[DATA FOR PROCESSING]
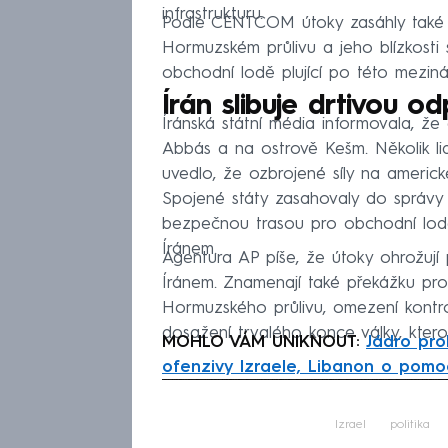
infrastrukturu.
Podle CENTCOM útoky zasáhly také v
Hormuzském průlivu a jeho blízkosti 
obchodní lodě plující po této meziná
Írán slibuje drtivou 
Íránská státní média informovala, že
Abbás a na ostrově Kešm. Několik lidí
uvedlo, že ozbrojené síly na americk
Spojené státy zasahovaly do správy 
bezpečnou trasou pro obchodní lodě 
Íránem.
Agentura AP píše, že útoky ohrožují
Íránem. Znamenají také překážku pro j
Hormuzského průlivu, omezení kontr
dosažení trvalého konce války, ktero
MOHLO VÁM UNIKNOUT:
Jádro pro
ofenzivy Izraele, Libanon o pomoc
Fa
Izrael
politika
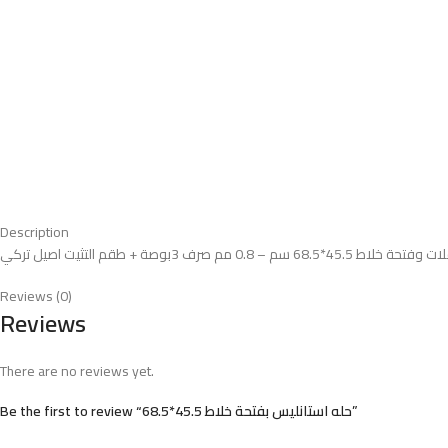
Description
Reviews (0)
Reviews
There are no reviews yet.
Be the first to review “حله استانليس بفتحة خلاط 45.5*68.5”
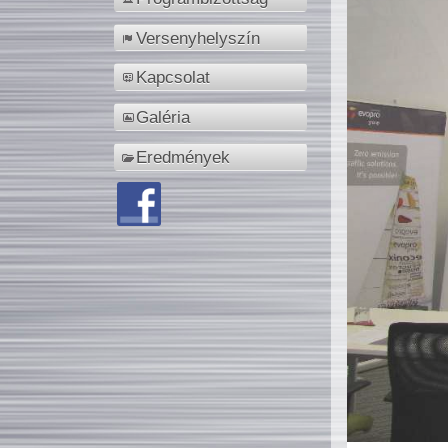
Versenyhelyszín
Kapcsolat
Galéria
Eredmények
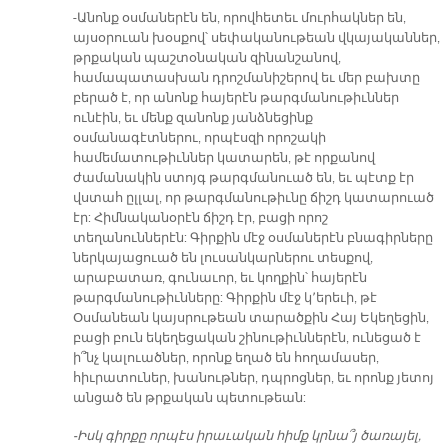
-Անոնք օսմաներէն են, որովհետեւ մուրհակներ են,
այսօրուան խօսքով՝ սեփականութեան վկայականներ,
թրքական պաշտօնական զինանշանով,
համապատասխան դրոշմանիշերով եւ մեր բախտը
բերած է, որ անոնք հայերէն թարգմանութիւններ
ունէին, եւ մենք զանոնք յանձնեցինք
օսմանագէտներու, որպէսզի որոշակի
համեմատութիւններ կատարեն, թէ որքանով
ժամանակին ստոյգ թարգմանուած են, եւ պէտք էր
վստահ ըլլալ, որ թարգմանութիւնը ճիշդ կատարուած
էր: Հիմնականօրէն ճիշդ էր, բացի որոշ
տեղանուններէն: Գիրքին մէջ օսմաներէն բնագիրները
ներկայացուած են լուսանկարներու տեսքով,
արաբատառ, գունաւոր, եւ կողքին՝ հայերէն
թարգմանութիւնները: Գիրքին մէջ կ՚երեւի, թէ
Օսմանեան կայսրութեան տարածքին Հայ Եկեղեցին,
բացի բուն եկեղեցական շինութիւններէն, ունեցած է
ի՞նչ կալուածներ, որոնք եղած են հողամասեր,
հիւրատուներ, խանութներ, դպրոցներ, եւ որոնք յետոյ
անցած են թրքական պետութեան:
-Իսկ գիրքը որպէս իրաւական հիմք կրնա՞յ ծառայել,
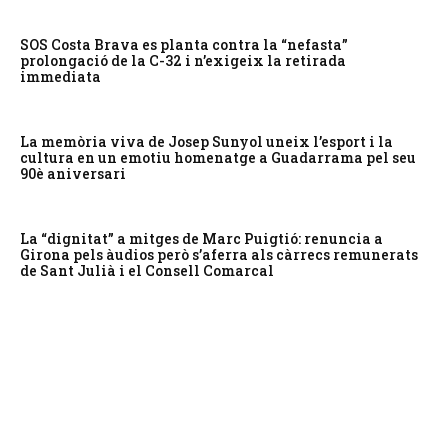
SOS Costa Brava es planta contra la “nefasta”
prolongació de la C-32 i n’exigeix la retirada
immediata
La memòria viva de Josep Sunyol uneix l’esport i la
cultura en un emotiu homenatge a Guadarrama pel seu
90è aniversari
La “dignitat” a mitges de Marc Puigtió: renuncia a
Girona pels àudios però s’aferra als càrrecs remunerats
de Sant Julià i el Consell Comarcal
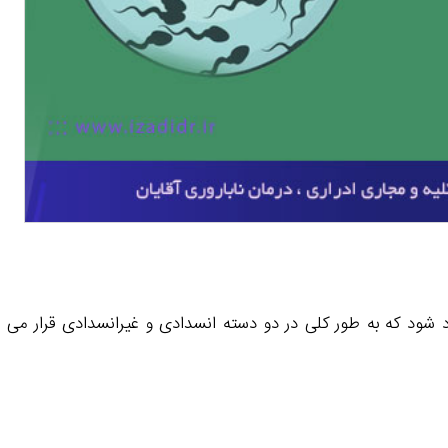
اد شود که به‌ طور کلی در دو دسته انسدادی و غیرانسدادی قرار می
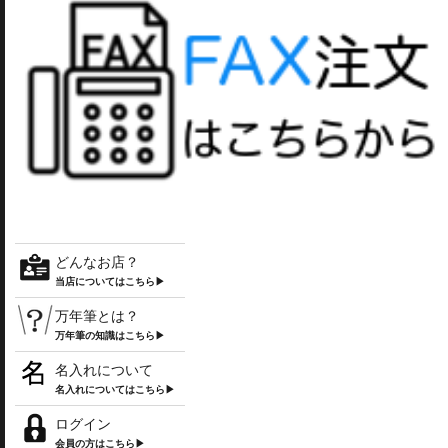
どんなお店？
当店についてはこちら▶
万年筆とは？
万年筆の知識はこちら▶
名入れについて
名入れについてはこちら▶
ログイン
会員の方はこちら▶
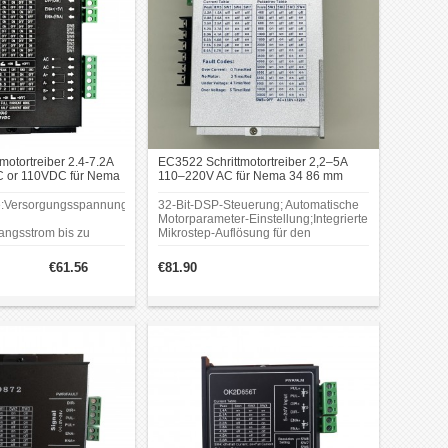
otortreiber 2.4-7.2A
EC3522 Schrittmotortreiber 2,2–5A
C or 110VDC für Nema
110–220V AC für Nema 34 86 mm
hrittmotor
Dreiphasen Schrittmotoren
:Versorgungsspannung
32-Bit-DSP-Steuerung; Automatische
Motorparameter-Einstellung;Integrierte
ngsstrom bis zu
Mikrostep-Auflösung für den
assungstechnologie;Rein
Niedrigdrehzahlbetrieb;Unterstützt
Dual-Puls- und Einzelpuls-
€61.56
€81.90
nik;Impulseingangsfrequenz
Steuermodus.
L-kompatibler und
r
atische
zierung;16 wählbare
dezimal und binär, bis
tte/U;Geeignet für 2-
Phasen-Motoren.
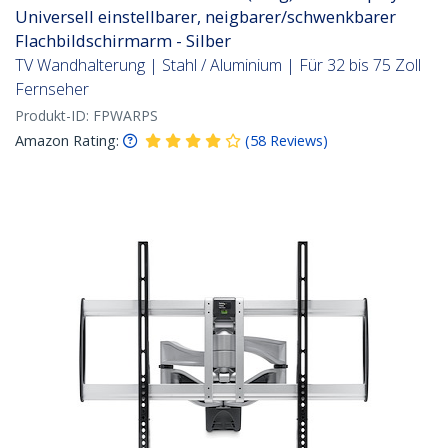
Universell einstellbarer, neigbarer/schwenkbarer
Flachbildschirmarm - Silber
TV Wandhalterung | Stahl / Aluminium | Für 32 bis 75 Zoll
Fernseher
Produkt-ID:
FPWARPS
Amazon Rating:
(
58
Reviews
)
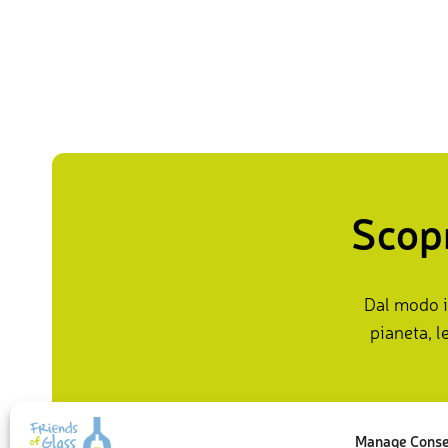
Scopr
Dal modo i
pianeta, l
Manage Cons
[/DATA FOR PROCESSING]
Tally the lines in the records above that contain the string "Íránem" and report only the tally.

▶ _TASK ANSWER_:
2